Financial common sense is not common knowledge nor is it common practice! Many of us overspend each month and commit to big ticket items when we have no way to pay for them. We push the proverbial ‘can’ further down the road and convince ourselves than one day our ship will come in and all will be ok. There are many paths to travel along life’s highway however; there are very few paths that lead to financial freedom. I was taught to do well at school, go to a good university, get a degree and then a good corporate job for life would be waiting for me. The popular belief in the 80s was that one day I could retire with a good company and government pension. Unfortunately, the reality is now very different. It is now almost impossible to work for the same corporation for life. Many of the jobs are outsourced or downsized. The defined benefits (DB) pensions are now very rare and government pensions are being squeezed. The government does not have solutions for their own monetary problems therefore; they are unlikely to have the solutions for yours! With this backdrop, I would like to provide you some common sense for your euros and cents. Steps that have served me well over the years.

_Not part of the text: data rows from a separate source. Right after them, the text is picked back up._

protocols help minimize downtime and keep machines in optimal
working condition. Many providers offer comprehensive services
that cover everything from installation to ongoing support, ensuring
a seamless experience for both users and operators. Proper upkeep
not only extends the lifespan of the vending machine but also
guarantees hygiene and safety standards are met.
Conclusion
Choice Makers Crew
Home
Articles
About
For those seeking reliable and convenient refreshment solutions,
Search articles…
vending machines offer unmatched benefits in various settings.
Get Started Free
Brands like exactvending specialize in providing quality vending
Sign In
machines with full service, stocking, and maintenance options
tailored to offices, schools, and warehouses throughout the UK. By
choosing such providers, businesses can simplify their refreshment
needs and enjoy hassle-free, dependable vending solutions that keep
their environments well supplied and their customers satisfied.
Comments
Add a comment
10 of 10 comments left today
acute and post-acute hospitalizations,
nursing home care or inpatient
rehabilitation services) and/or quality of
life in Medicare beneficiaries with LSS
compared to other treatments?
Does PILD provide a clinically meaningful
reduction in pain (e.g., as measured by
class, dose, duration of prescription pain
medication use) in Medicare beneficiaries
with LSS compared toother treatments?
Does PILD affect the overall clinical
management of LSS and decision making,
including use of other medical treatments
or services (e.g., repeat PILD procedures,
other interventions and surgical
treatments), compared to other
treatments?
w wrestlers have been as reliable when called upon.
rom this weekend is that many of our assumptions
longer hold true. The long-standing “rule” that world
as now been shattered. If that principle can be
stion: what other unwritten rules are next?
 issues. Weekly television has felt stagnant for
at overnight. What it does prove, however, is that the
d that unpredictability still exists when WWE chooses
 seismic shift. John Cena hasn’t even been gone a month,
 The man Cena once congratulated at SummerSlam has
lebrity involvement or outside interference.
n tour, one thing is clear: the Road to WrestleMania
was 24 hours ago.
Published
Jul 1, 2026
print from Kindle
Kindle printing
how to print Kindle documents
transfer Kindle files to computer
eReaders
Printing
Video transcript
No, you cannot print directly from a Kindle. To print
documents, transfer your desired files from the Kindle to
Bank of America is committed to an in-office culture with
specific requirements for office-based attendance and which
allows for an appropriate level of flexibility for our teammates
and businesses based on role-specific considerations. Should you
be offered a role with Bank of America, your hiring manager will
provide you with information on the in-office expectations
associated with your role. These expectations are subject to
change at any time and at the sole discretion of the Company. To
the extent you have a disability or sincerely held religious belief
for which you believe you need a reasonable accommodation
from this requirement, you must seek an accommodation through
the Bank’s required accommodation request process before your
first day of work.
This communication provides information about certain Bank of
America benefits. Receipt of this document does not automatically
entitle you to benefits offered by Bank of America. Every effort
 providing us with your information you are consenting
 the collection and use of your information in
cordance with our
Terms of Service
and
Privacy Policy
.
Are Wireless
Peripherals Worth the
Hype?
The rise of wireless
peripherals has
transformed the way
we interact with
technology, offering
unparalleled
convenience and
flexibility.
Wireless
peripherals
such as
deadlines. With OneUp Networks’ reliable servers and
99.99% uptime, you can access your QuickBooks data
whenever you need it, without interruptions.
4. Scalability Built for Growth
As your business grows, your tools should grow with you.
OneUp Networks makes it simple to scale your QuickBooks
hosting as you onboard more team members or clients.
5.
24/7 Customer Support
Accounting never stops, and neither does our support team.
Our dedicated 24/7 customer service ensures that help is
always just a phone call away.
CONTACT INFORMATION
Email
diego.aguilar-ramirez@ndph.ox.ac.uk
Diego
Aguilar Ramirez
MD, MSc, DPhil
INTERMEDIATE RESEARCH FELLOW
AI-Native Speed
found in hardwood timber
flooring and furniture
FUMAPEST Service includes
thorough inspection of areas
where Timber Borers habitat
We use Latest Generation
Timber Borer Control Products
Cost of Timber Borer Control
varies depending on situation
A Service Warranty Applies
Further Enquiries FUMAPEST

1. Ensure your rent or mortgage is less than 1/3rd of your take home pay. This establishes a good baseline budget. If more than 1/3rd then increase your income or move house! No other option. Do not break the 1/3rd rule!
2. At the beginning of every month, establish your budget. Plan where every € will be allocated throughout the month. The vast majority wait until the end of the month and are mystified where all the money went!

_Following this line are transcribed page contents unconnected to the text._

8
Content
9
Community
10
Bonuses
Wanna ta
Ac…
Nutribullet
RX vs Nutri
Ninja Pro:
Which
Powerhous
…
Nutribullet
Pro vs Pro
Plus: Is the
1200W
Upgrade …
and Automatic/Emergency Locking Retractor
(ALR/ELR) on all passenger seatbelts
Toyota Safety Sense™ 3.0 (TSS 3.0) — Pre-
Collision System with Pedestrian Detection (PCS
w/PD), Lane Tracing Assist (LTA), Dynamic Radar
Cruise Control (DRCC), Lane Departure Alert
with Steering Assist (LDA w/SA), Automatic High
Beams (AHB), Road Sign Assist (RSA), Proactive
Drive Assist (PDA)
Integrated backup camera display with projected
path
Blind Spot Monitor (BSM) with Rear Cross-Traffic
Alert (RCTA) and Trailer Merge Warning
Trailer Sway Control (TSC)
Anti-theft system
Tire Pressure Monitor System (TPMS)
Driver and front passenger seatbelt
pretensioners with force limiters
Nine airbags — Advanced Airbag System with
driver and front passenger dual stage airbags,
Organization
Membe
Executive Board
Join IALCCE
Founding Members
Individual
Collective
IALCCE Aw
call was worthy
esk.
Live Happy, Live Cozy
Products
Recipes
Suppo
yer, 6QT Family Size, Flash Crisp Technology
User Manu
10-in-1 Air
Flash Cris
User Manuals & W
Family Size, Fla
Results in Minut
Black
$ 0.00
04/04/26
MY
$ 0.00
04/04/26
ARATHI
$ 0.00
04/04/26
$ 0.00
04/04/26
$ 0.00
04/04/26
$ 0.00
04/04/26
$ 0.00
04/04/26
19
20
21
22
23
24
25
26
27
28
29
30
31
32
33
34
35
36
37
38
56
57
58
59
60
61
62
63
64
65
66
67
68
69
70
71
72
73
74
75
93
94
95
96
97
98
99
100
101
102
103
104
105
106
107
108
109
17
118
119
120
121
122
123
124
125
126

3. Live below your means. I know this does not sound cool – spend less than you make each month and do not sacrifice your long-term goals on the altar of short-term gratification. Cut unnecessary expenditure.
4. Plan for a surplus each month and put this to an emergency fund. This is a cash account with 3 months of expenses. This is your insurance policy if you lose your job/income.

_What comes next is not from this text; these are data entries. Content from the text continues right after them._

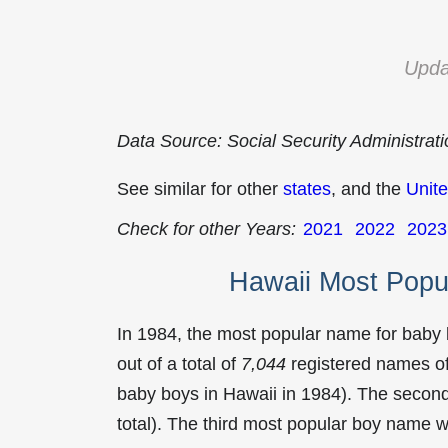
Upda
Data Source: Social Security Administrat
See similar for other
states
, and the
Unite
Check for other Years:
2021
2022
2023
Hawaii Most Popu
In 1984, the most popular name for baby
out of a total of
7,044
registered names of
baby boys in Hawaii in 1984). The seco
total). The third most popular boy name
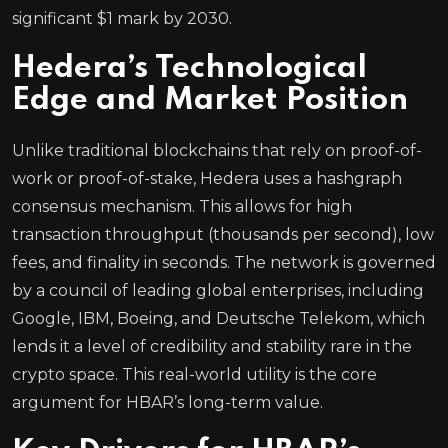
significant $1 mark by 2030.
Hedera’s Technological
Edge and Market Position
Unlike traditional blockchains that rely on proof-of-
work or proof-of-stake, Hedera uses a hashgraph
consensus mechanism. This allows for high
transaction throughput (thousands per second), low
fees, and finality in seconds. The network is governed
by a council of leading global enterprises, including
Google, IBM, Boeing, and Deutsche Telekom, which
lends it a level of credibility and stability rare in the
crypto space. This real-world utility is the core
argument for HBAR’s long-term value.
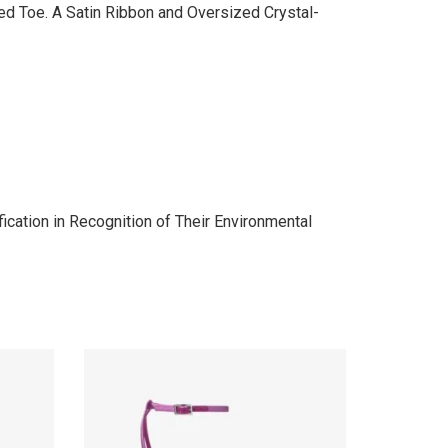
ted Toe. A Satin Ribbon and Oversized Crystal-
cation in Recognition of Their Environmental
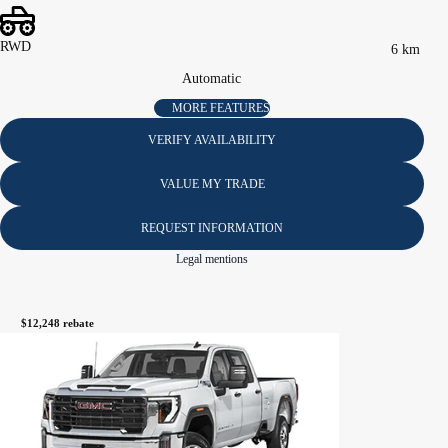
RWD
6 km
Automatic
MORE FEATURES
VERIFY AVAILABILITY
VALUE MY TRADE
REQUEST INFORMATION
Legal mentions
$
12,248
rebate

5. Set goals for your finances. ‘Debt free by end of next year’, ‘have the deposit for my own home’, ‘20% of money to charity’ or ‘financially free by 40’. Whatever it is, have a long-term goal for your finances.
6. If you have a dependent partner or are married then consider life assurance and critical illness cover to protect your loved ones in the event of serious illness or death. This cover is very cost effective and will give you peace of mind.
7. Start to pay off any unsecured debt such as credit cards and loans. Pay off the lowest balances first or balances with crippling interest rates.
8. Create your balance sheet to measure how you are doing. List assets on one side and debts on the other side. Calculate your net worth. It may be negative but that is OK, at least you know where you are. Plan to increase your net worth by a minimum of €1 /month. You will not get rich but at least you will stop the drain on your finances and make small steady improvements.
9. Make your money work hard for you. Start by saving in tax efficient savings accounts or invest in high yielding shares, funds & bonds. When you have sufficient equity then use this for a deposit for your first home. If you already own your own home, then why not buy another and rent it out.
10. Calculate the minimum you need to cover all your expense. Invest in revenue producing assets such as property to provide a steady passive income. When this income is greater than your expenses then you are no longer reliant on your day job. You can work for a charity, NGO or retire on a beach somewhere.
Get a clear and concise picture of where you want to go and take the daily and monthly actions to fulfill your dreams.
Making Steps and Leaving Footprints…
(The thoughts expressed in this blog are my own and do not represent the views of my employer.)